Waking Up at 5 am:  

Take the benefits of waking up at 5 am for example. I stg I always run into people telling me about the benefits of waking up early, getting a head start on the day and whatever the fuck. I also have a shitty sleep schedule 90% of the time. However, it's only a shitty sleep schedule because it doesn't conform to the whole "early bird get the worm" concept. I have nevertheless tried to do the whole wake up at 5 am every day thing and it wasn't feasible for me. So here is what I do instead. 

Instead of focusing on what time I wake up, I focus on the amount of sleep I get in the night. To me, even if say I go to sleep at 2 am and wake up at 10am, that's still better for me personally than going to sleep at 12am and waking up at 5am. That's part of the reason why waking up at 5 am was so unsustainable for me. I could keep it up for like 3 weeks but after that, I would've racked up on my sleep debt which is the amount of sleep you didn't get in a certain period of time which then piles up and starts affecting you emotionally and physically. Then, to recover from that, I would sleep for like 12-13 hours one day and then all of my "progress" would've gone out the window and my sleep schedule would get messed up. I guess the easiest solution is to go to bed sooner so I do get in my 7-8 hours before waking up at 5 am.
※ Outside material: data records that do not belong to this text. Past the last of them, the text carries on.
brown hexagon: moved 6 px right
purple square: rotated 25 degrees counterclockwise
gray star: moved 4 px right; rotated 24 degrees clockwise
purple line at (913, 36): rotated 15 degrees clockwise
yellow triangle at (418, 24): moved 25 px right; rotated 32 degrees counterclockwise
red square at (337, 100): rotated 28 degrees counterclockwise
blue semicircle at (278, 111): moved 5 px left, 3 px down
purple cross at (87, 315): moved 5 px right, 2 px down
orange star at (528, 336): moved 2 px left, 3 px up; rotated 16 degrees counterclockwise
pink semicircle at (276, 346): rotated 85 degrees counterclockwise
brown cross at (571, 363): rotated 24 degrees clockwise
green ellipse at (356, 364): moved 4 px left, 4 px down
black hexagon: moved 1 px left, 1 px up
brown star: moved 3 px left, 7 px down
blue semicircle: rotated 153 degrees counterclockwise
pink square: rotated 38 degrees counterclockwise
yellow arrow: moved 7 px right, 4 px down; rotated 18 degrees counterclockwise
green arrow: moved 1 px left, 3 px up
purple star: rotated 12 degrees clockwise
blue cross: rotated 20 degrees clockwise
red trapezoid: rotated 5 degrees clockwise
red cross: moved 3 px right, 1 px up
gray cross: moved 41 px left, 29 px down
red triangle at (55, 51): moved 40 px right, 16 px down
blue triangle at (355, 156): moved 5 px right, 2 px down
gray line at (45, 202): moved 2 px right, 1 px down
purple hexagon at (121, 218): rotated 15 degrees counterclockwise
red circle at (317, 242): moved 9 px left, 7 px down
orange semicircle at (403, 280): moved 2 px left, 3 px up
But that would mean that I would have to go to sleep at 10 or 9pm which doesn't even make sense to me. Unless I'm going through something where I'm adjusting for time differences, it's very unlikely that I can go to sleep that early in the day, even if I take exhaustion into consideration. No matter how tired I am, I can't go to sleep before 11:30. Normally, my sleep schedule is that I fall asleep sometime between 12-1am. And I decided that I'm going to work with that instead of against it. I can normally focus on 6-8 hours of sleep (6 given I'm not doing that everyday) so if I go to sleep at 12 am, I'm probably going to still be able to wake up at 7-8, 6 if we are pushing it. And to me, it's much more important to consider what I do during my time awake than to see what time I wake up. Like regardless of what time I wake up, the same shit gets done anyway in a timely manner. Sure some days it drags on more in the night, but that works for me because I'm a night owl. 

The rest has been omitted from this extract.